-------- RECORDS FOR PROCESSING --------

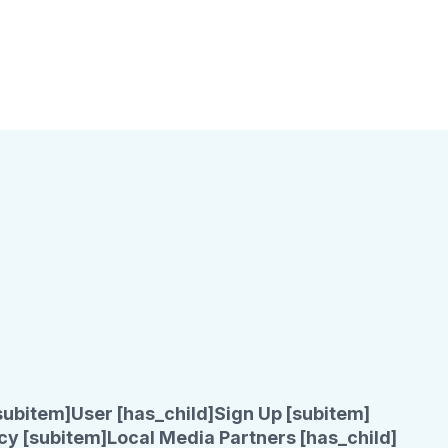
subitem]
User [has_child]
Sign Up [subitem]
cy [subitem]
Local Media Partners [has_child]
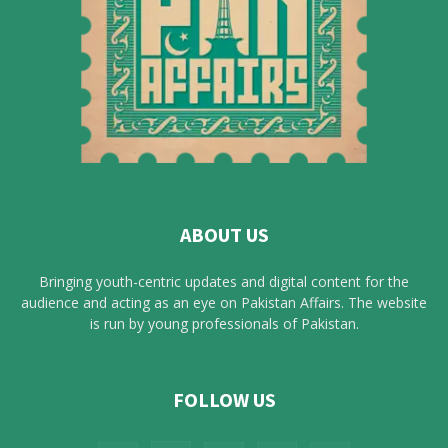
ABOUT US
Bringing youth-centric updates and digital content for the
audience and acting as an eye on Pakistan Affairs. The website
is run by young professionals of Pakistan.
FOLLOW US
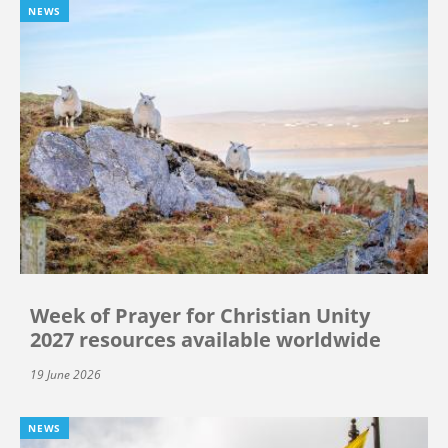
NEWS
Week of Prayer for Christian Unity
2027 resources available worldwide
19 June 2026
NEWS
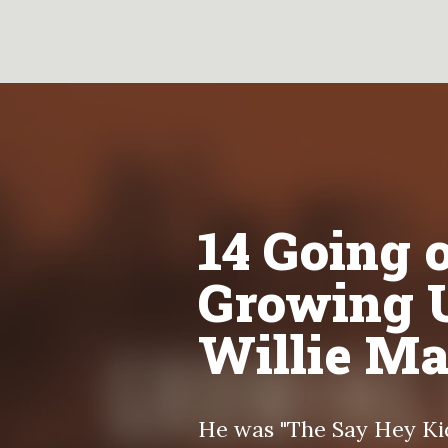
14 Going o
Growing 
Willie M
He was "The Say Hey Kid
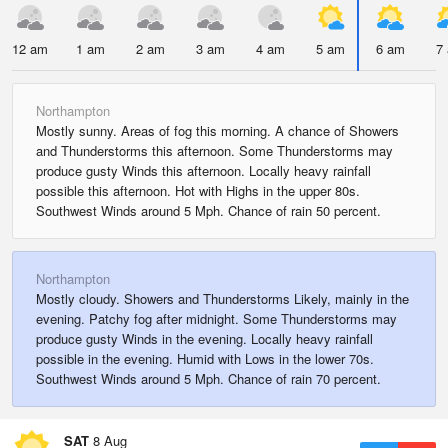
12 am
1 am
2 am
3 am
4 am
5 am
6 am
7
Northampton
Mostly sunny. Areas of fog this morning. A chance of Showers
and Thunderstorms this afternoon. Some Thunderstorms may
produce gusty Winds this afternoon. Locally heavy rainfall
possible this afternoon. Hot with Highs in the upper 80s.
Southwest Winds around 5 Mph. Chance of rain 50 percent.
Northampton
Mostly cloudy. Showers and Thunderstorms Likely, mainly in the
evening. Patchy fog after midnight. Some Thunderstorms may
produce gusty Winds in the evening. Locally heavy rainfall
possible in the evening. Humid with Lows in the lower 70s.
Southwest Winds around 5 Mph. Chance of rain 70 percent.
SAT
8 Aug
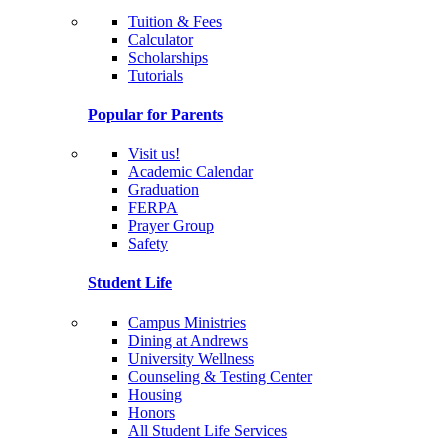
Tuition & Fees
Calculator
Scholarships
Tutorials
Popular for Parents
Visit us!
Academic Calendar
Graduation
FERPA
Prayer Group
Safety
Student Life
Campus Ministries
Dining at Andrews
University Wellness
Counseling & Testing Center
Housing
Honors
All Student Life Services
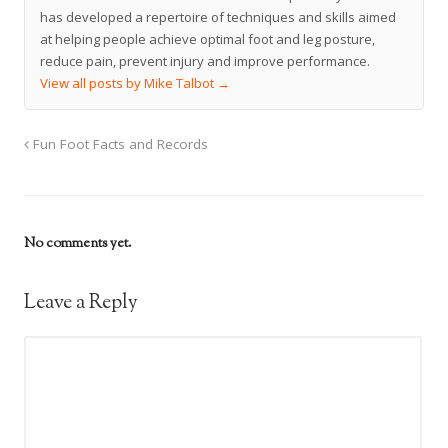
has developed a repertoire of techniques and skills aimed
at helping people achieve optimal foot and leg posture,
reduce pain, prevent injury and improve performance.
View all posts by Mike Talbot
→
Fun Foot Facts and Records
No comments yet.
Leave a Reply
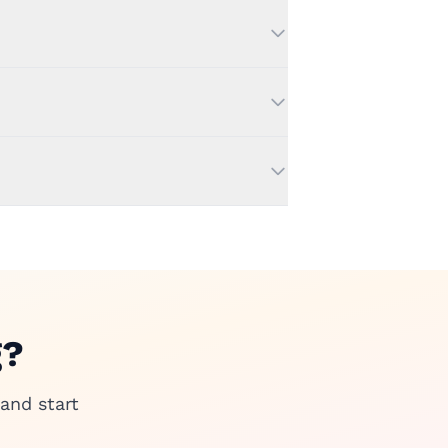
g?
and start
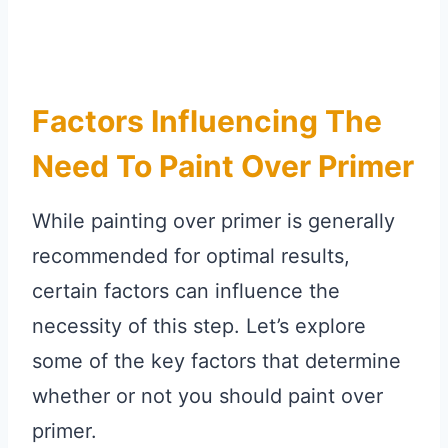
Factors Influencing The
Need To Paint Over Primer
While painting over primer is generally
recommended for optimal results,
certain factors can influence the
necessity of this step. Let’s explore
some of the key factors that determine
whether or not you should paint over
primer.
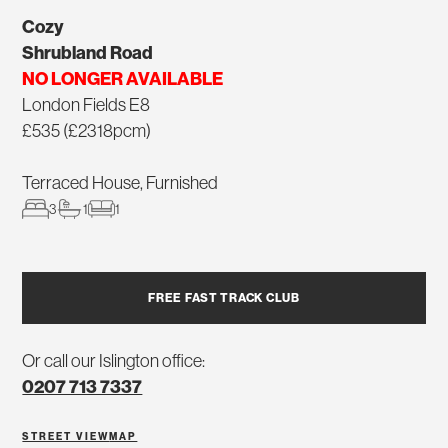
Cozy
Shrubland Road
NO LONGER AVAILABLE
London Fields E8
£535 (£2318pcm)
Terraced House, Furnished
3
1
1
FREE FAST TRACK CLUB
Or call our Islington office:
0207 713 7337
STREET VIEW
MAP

--------

PROBLEM TO WORK ON:
Above, find the line holding "at helping people" and the line holding "some of the key factors that determine". Print exactly those two lines and every line between them, but no pictures.

THE COMPLETED TASK:
at helping people achieve optimal foot and leg posture,
reduce pain, prevent injury and improve performance.
View all posts by Mike Talbot
→
Fun Foot Facts and Records
No comments yet.
Leave a Reply
g?
and start
Factors Influencing The
Need To Paint Over Primer
While painting over primer is generally
recommended for optimal results,
certain factors can influence the
necessity of this step. Let’s explore
some of the key factors that determine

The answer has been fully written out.